About a month earlier, Jeremy had called Carlos and said he was coming over to give him a present a few days ahead of his birthday. When Jeremy arrived, he handed Carlos a can of kidney beans, then explained: He had found out that day he was a match to give Carlos a kidney. He and Brandi had decided it was time to help.

They were stable financially. Besides, DACA had allowed Jeremy to do something he didn't think possible: apply for a green card, the document that grants immigrants permanent residence and a path to citizenship. In May, he got special permission to travel back to Puebla and see a dying grandfather. His return "cured" his earlier illegal entry and allowed Brandi to sponsor him — a loophole for DACA recipients with U.S. citizen spouses that has angered opponents of the program.

When Jeremy first told Concepcion about his decision, she was taken aback.

"You don't have to do this if you are not sure," she told him.

Jeremy was sure. Carlos was not: After learning to live with dialysis, did he want fresh upheaval? Still, the stats from Dr. Erik Finger, his University of Minnesota Health surgeon, were stark: A patient on dialysis who has a transplant increases his life expectancy threefold.

Then, the week before the surgery came the Trump administration's DACA announcement: Faced with a lawsuit threatened by a state coalition arguing the program is unconstitutional, the government would wind it down, giving Congress an opening to come up with a fix. Carlos' work permit would expire in October 2018.

Jeremy was scared: What if Carlos loses his job and health insurance? What if he has to return to Mexico? At an appointment with his immigration attorney, Khanh Nguyen, days before the surgery, he asked once again: Could there be an option for Carlos to legalize his status? Most likely no, Nguyen replied.

But for the family, preparations for the surgery muffled the DACA debate to a distant echo.

"For me right now, the most important thing is their health, whether they are here or in Mexico," says Concepcion.

When it's time for Carlos to be wheeled to the operating room, he feels peaceful.
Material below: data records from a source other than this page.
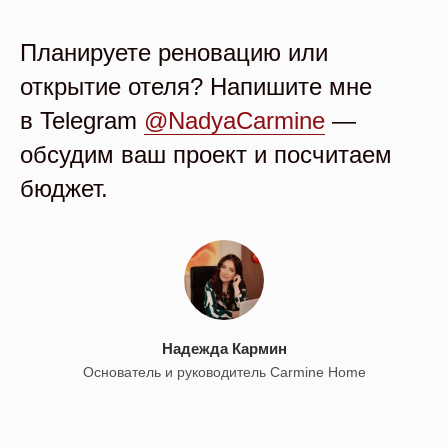
Планируете реновацию или
открытие отеля? Напишите мне
в Telegram
@NadyaCarmine
—
обсудим ваш проект и посчитаем
бюджет.
Надежда Кармин
Основатель и руководитель Carmine Home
Concepcion steps up to the gurney and hugs him. She presses her lips to his forehead through the plastic cap and lingers there for a few extra beats.

Embracing uncertainty

The hours in the family waiting area tick on, punctuated by matter-of-fact updates: Jeremy's kidney is ready for the transplant; Carlos' incision is made; the new kidney is in, nestled by the old one. The transplant went smoothly, the surgeon says. That evening, Carlos' body produces urine for the first time in three years.

The following days, Jeremy and Carlos hobble with their IV poles to visit each other in the middle of the night, craving the comfort of family. They go home that weekend, and family rallies around them at their parents' home: the smell of freshly baked pumpkin muffins, a cheery din around the kitchen table, Carlos' 4-year-old offering his shoulders as support for trips to the bathroom.

Jeremy eagerly catches up on congressional efforts to help out Dreamers. But Carlos tunes out that news for now. He knows he has to make peace with a measure of uncertainty in his life, sustained by anti-rejection medications that can cost $14,000 a year or more without insurance.

When it comes to DACA and his health, he says, "I just have to hope for the best.